(Stored items from a collection)
[Start of section]

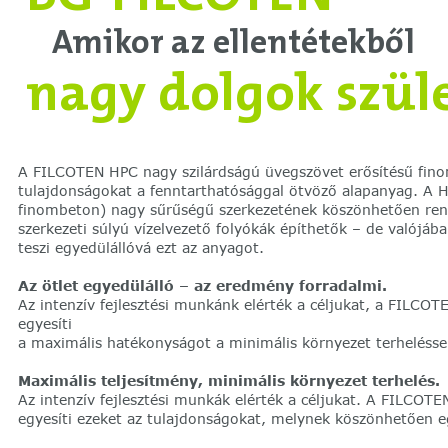
Amikor az ellentétekből
nagy dolgok szül
A FILCOTEN HPC nagy szilárdságú üvegszövet erősítésű fin
tulajdonságokat a fenntarthatósággal ötvöző alapanyag. A H
finombeton) nagy sűrűségű szerkezetének köszönhetően rend
szerkezeti súlyú vízelvezető folyókák építhetők – de valójáb
teszi egyedülállóvá ezt az anyagot.
Az ötlet egyedülálló – az eredmény forradalmi.
Az intenzív fejlesztési munkánk elérték a céljukat, a FILC
egyesíti
a maximális hatékonyságot a minimális környezet terhelésse
Maximális teljesítmény, minimális környezet terhelés.
Az intenzív fejlesztési munkák elérték a céljukat. A FILCO
egyesíti ezeket az tulajdonságokat, melynek köszönhetően e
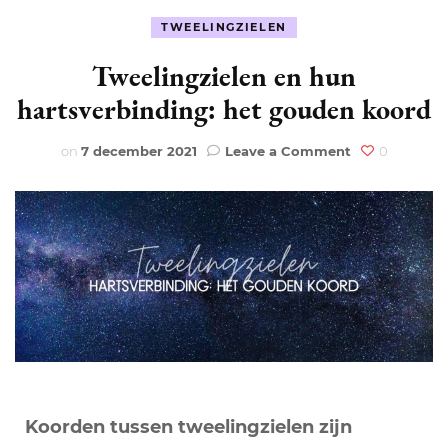
TWEELINGZIELEN
Tweelingzielen en hun
hartsverbinding: het gouden koord
on
on
7 december 2021
Leave a Comment
0
Tweelingziele
en
hun
hartsverbindi
het
gouden
koord
Koorden tussen tweelingzielen zijn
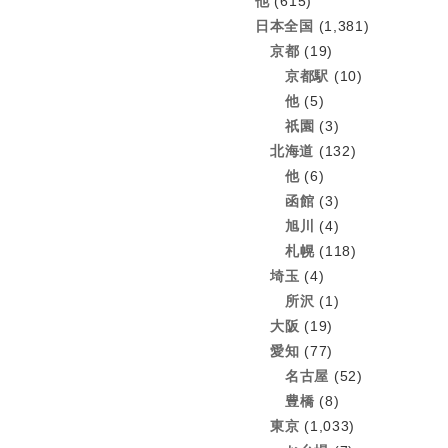
他
(615)
日本全国
(1,381)
京都
(19)
京都駅
(10)
他
(5)
祇園
(3)
北海道
(132)
他
(6)
函館
(3)
旭川
(4)
札幌
(118)
埼玉
(4)
所沢
(1)
大阪
(19)
愛知
(77)
名古屋
(52)
豊橋
(8)
東京
(1,033)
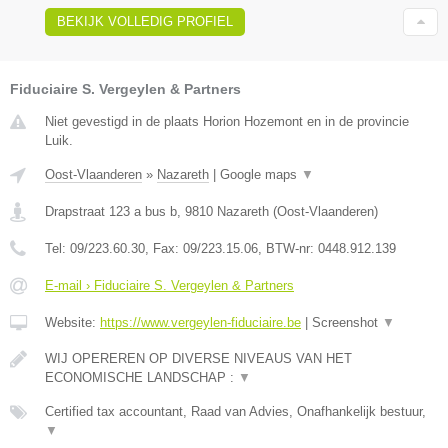
BEKIJK VOLLEDIG PROFIEL
Fiduciaire S. Vergeylen & Partners
Niet gevestigd in de plaats Horion Hozemont en in de provincie
Luik.
Oost-Vlaanderen
»
Nazareth
|
Google maps
▼
Drapstraat 123 a bus b
,
9810
Nazareth
(
Oost-Vlaanderen
)
Tel:
09/223.60.30
, Fax:
09/223.15.06
, BTW-nr:
0448.912.139
E-mail › Fiduciaire S. Vergeylen & Partners
Website:
https://www.vergeylen-fiduciaire.be
|
Screenshot
▼
WIJ OPEREREN OP DIVERSE NIVEAUS VAN HET
ECONOMISCHE LANDSCHAP :
▼
Certified tax accountant, Raad van Advies, Onafhankelijk bestuur,
▼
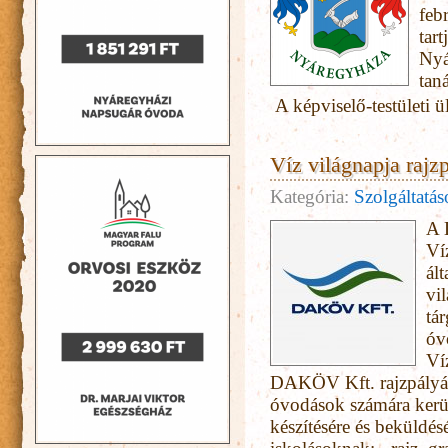
feb
tart
Nyá
tan
A képviselő-testületi ül
Víz világnapja rajz
Kategória:
Szolgáltatá
A 
Ví
ál
vi
tár
óv
Ví
DAKÖV Kft. rajzpályáza
óvodások számára kerül
készítésére és beküldés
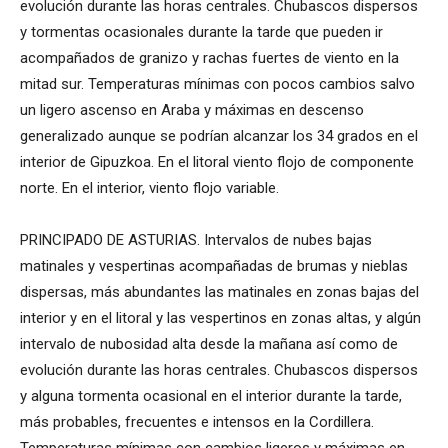
evolución durante las horas centrales. Chubascos dispersos
y tormentas ocasionales durante la tarde que pueden ir
acompañados de granizo y rachas fuertes de viento en la
mitad sur. Temperaturas mínimas con pocos cambios salvo
un ligero ascenso en Araba y máximas en descenso
generalizado aunque se podrían alcanzar los 34 grados en el
interior de Gipuzkoa. En el litoral viento flojo de componente
norte. En el interior, viento flojo variable.
PRINCIPADO DE ASTURIAS. Intervalos de nubes bajas
matinales y vespertinas acompañadas de brumas y nieblas
dispersas, más abundantes las matinales en zonas bajas del
interior y en el litoral y las vespertinos en zonas altas, y algún
intervalo de nubosidad alta desde la mañana así como de
evolución durante las horas centrales. Chubascos dispersos
y alguna tormenta ocasional en el interior durante la tarde,
más probables, frecuentes e intensos en la Cordillera.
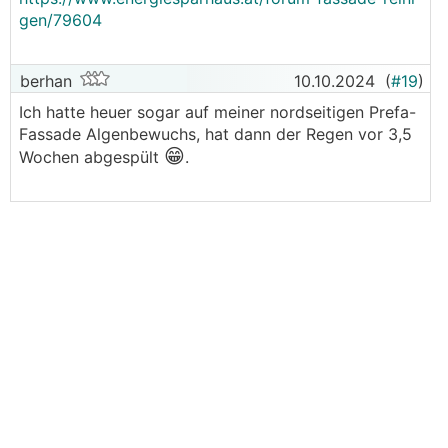
gen/79604
berhan
10.10.2024
(
#19
)
Ich hatte heuer sogar auf meiner nordseitigen Prefa-
Fassade Algenbewuchs, hat dann der Regen vor 3,5
😁
Wochen abgespült
.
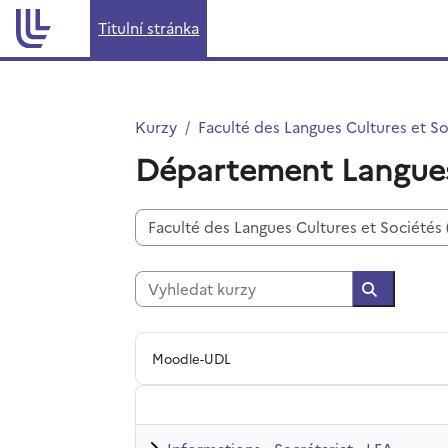
Přejít k hlavnímu obsahu
Titulní stránka
Kurzy
Faculté des Langues Cultures et So
Département Langues
Kategorie kurzů
Vyhledat kurzy
Vyhledat 
Moodle-UDL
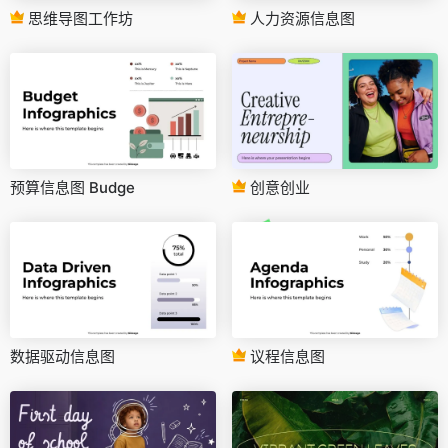
思维导图工作坊
人力资源信息图
预算信息图 Budge
创意创业
数据驱动信息图
议程信息图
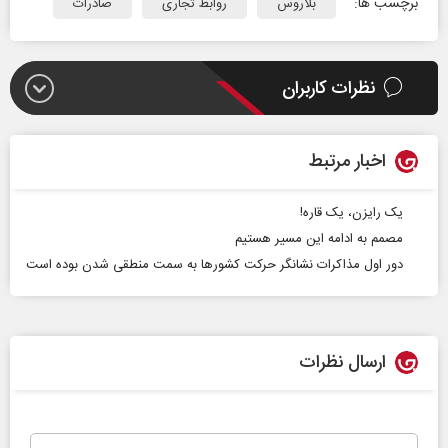
برچسب ها:
بلاروس
روابط تجاری
صادرات
نظرات کاربران
اخبار مرتبط
یک رایزن، یک قاره!
مصمم به ادامه این مسیر هستیم
دور اول مذاکرات نشانگر حرکت کشورها به سمت منطقی شدن بوده است
ارسال نظرات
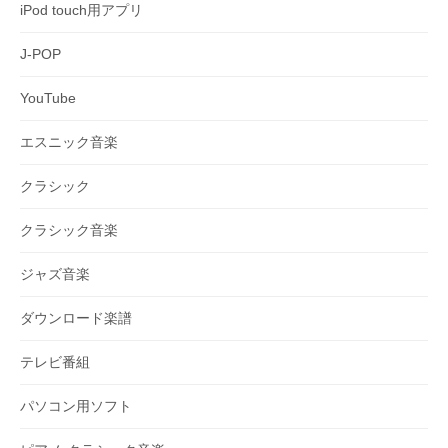
iPod touch用アプリ
J-POP
YouTube
エスニック音楽
クラシック
クラシック音楽
ジャズ音楽
ダウンロード楽譜
テレビ番組
パソコン用ソフト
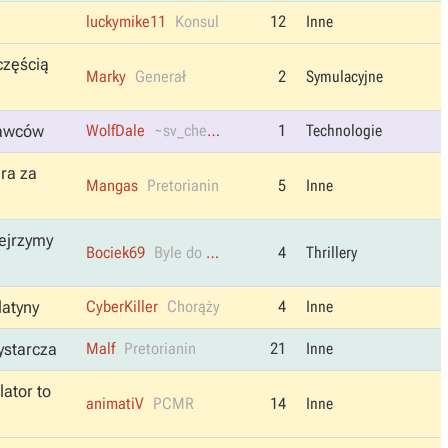
luckymike11
Konsul
12
Inne
częścią
Marky
Generał
2
Symulacyjne
dawców
WolfDale
~sv_cheats 1
1
Technologie
ra za
Mangas
Pretorianin
5
Inne
bejrzymy
Bociek69
Byle do Wiosny
4
Thrillery
latyny
CyberKiller
Chorąży
4
Inne
ystarcza
Malf
Pretorianin
21
Inne
ator to
animatiV
PCMR
14
Inne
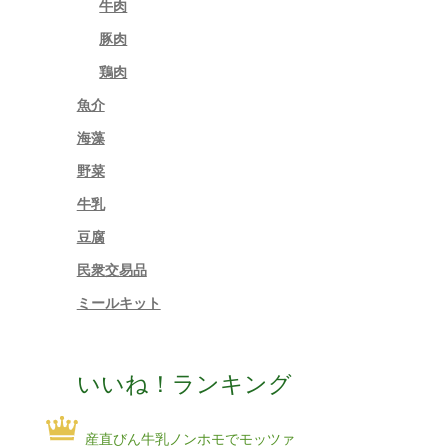
牛肉
豚肉
鶏肉
魚介
海藻
野菜
牛乳
豆腐
民衆交易品
ミールキット
いいね！ランキング
産直びん牛乳ノンホモでモッツァ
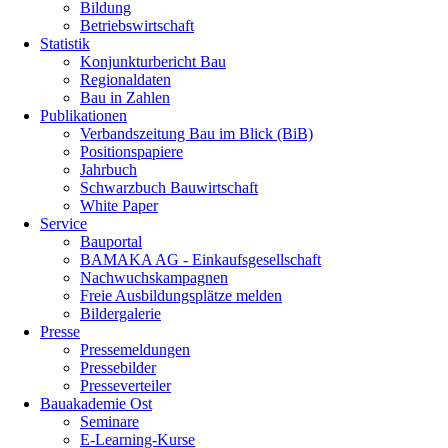
Bildung
Betriebswirtschaft
Statistik
Konjunkturbericht Bau
Regionaldaten
Bau in Zahlen
Publikationen
Verbandszeitung Bau im Blick (BiB)
Positionspapiere
Jahrbuch
Schwarzbuch Bauwirtschaft
White Paper
Service
Bauportal
BAMAKA AG - Einkaufsgesellschaft
Nachwuchskampagnen
Freie Ausbildungsplätze melden
Bildergalerie
Presse
Pressemeldungen
Pressebilder
Presseverteiler
Bauakademie Ost
Seminare
E-Learning-Kurse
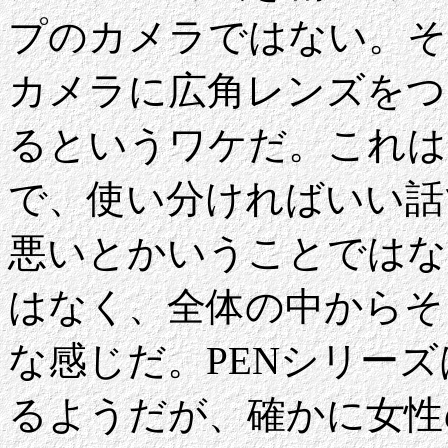
プのカメラではない。そ
カメラに広角レンズをつ
るというワケだ。これは
で、使い分ければいい話
悪いとかいうことではな
はなく、全体の中からそ
な感じだ。PENシリー
るようだが、確かに女性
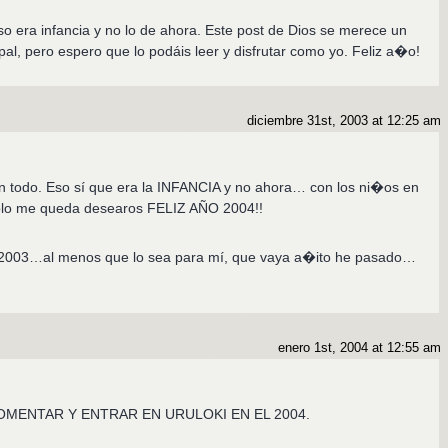
o era infancia y no lo de ahora. Este post de Dios se merece un
al, pero espero que lo podáis leer y disfrutar como yo. Feliz a�o!
diciembre 31st, 2003 at 12:25 am
n todo. Eso sí que era la INFANCIA y no ahora… con los ni�os en
ólo me queda desearos FELIZ AÑO 2004!!
el 2003…al menos que lo sea para mí, que vaya a�ito he pasado…
enero 1st, 2004 at 12:55 am
OMENTAR Y ENTRAR EN URULOKI EN EL 2004.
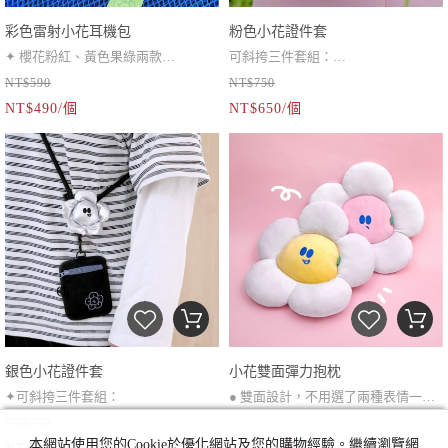
彩色雷射小花耳機包
粉色小花證件套
✦ 櫻花粉紅、黃色果綠兩款
可斜挎三件套組：
NT$590
NT$750
✦ 雷射反光實體會明顯很多喔
調節式背繩*1、可拆卸小花、雙面拉
NT$490/個
NT$650/個
✦ 跟服裝搭配起來超可愛～
鍊證件套
（60-120cm）
銀色小花證件套
小花雙面彈力抱枕
✦可斜挎三件套組：
● 雙面設計，不用選了兩種表情一次
NT$750
✦調節式背繩*1、可拆卸小花、雙面
擁有～
本網站使用您的Cookie於優化網站及您的購物經驗。繼續瀏覽網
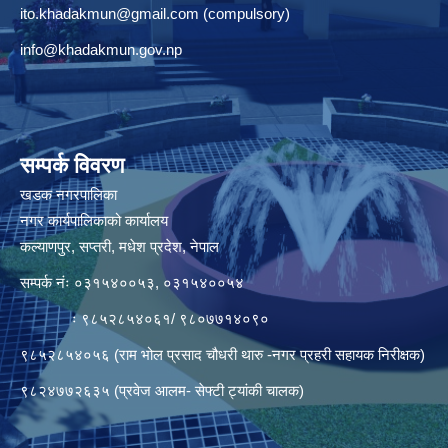
ito.khadakmun@gmail.com
(compulsory)
info@khadakmun.gov.np
सम्पर्क विवरण
खडक नगरपालिका
नगर कार्यपालिकाको कार्यालय
कल्याणपुर, सप्तरी, मधेश प्रदेश, नेपाल
सम्पर्क नंः ०३१५४००५३, ०३१५४००५४
ः ९८५२८५४०६१/ ९८०७७१४०९०
९८५२८५४०५६ (राम भोल प्रसाद चौधरी थारु -नगर प्रहरी सहायक निरीक्षक)
९८२४७७२६३५ (प्रवेज आलम- सेफ्टी ट्यांकी चालक)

[End of section]

Problem description
List, from the entries above, every line in which the word "céljukat" shows up.

Exercise output
Az intenzív fejlesztési munkánk elérték a céljukat, a FILC
Az intenzív fejlesztési munkák elérték a céljukat. A FILCO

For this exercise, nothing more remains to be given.